The int and unsigned int types are by definition the most efficient ones on any platform.

The double type is two to three times less efficient than the float type, but it has greater precision.

Some processor types handle more efficiently signed char objects, while others handle more efficiently unsigned char objects. Therefore, both in C and in C++, the char type, different from signed char type, has been introduced as the most efficient character type for the target processor.

The char type can contain only small character sets; typically up to a maximum of 255 distinct characters. To handle bigger character sets, you should use the wchar_t type, although that is obviously less efficient.

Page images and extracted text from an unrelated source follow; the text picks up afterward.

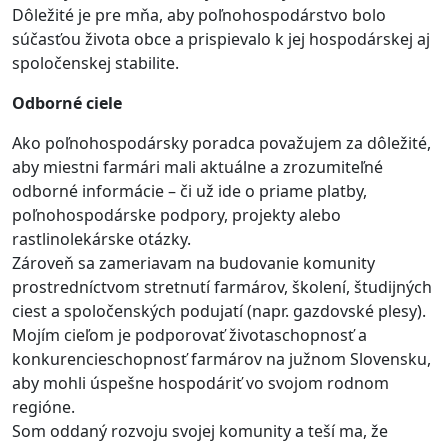
Dôležité je pre mňa, aby poľnohospodárstvo bolo
súčasťou života obce a prispievalo k jej hospodárskej aj
spoločenskej stabilite.
Odborné ciele
Ako poľnohospodársky poradca považujem za dôležité,
aby miestni farmári mali aktuálne a zrozumiteľné
odborné informácie – či už ide o priame platby,
poľnohospodárske podpory, projekty alebo
rastlinolekárske otázky.
Zároveň sa zameriavam na budovanie komunity
prostredníctvom stretnutí farmárov, školení, študijných
ciest a spoločenských podujatí (napr. gazdovské plesy).
Mojím cieľom je podporovať životaschopnosť a
konkurencieschopnosť farmárov na južnom Slovensku,
aby mohli úspešne hospodáriť vo svojom rodnom
regióne.
Som oddaný rozvoju svojej komunity a teší ma, že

In case of numbers contained in a medium or large aggregate object, or in a collection that will be probably be of medium or large size, it is better to minimize the size in bytes of the aggregate object or collection. This can be done by replacing the ints with shorts or signed chars, replacing the unsigned ints with unsigned shorts or unsigned chars, and replacing the doubles with floats. For example, to store an integer number with a range of 0 to 1000, you can use an unsigned short, while to store an integer number with a range of -100 to 100, you can use a signed char.

Bit-fields could contribute to minimize the size in bytes of the aggregate object, but their handling causes a slow down that could be counterproductive; therefore, postpone their introduction to the optimization stage.

[edit] Function-objects

Instead of passing a function pointer as an argument to a function, pass a function-object (or, if using the C++0x standard, a lambda expression).

For example, if you have the following array of structures:

struct S {
    int a, b;
};
S arr[n_items];

… and you want to sort it by the b field, you could define the following comparison function:

bool compare(const S& s1, const S& s2) {
    return s1.b < s2.b;
}

… and pass it to the standard sort algorithm:

std::sort(arr, arr + n_items, compare);

However, it is probably more efficient to define the following function-object class (aka functor):

struct Comparator {
    bool operator()(const S& s1, const S& s2) const {
        return s1.b < s2.b;
    }
};

… and pass a temporary instance of it to the standard sort algorithm:

std::sort(arr, arr + n_items, Comparator());

Function-objects functions are usually expanded inline, and therefore they are just as efficient as in-place code, while functions passed by pointers are rarely inlined. Lambda expressions are implemented as function-objects, so they have the same performance.

[edit] qsort and bsearch functions

Instead of the qsort and bsearch C standard library functions, use the std::sort and std::lower_bound C++ standard library functions.

The former two functions require a pointer to function as argument, as the latter two may get a function-object argument (or, using the C++0x standard, a lambda expression). Pointers to function often are not expanded inline, and therefore they are less efficient than function-objects that are almost always inlined.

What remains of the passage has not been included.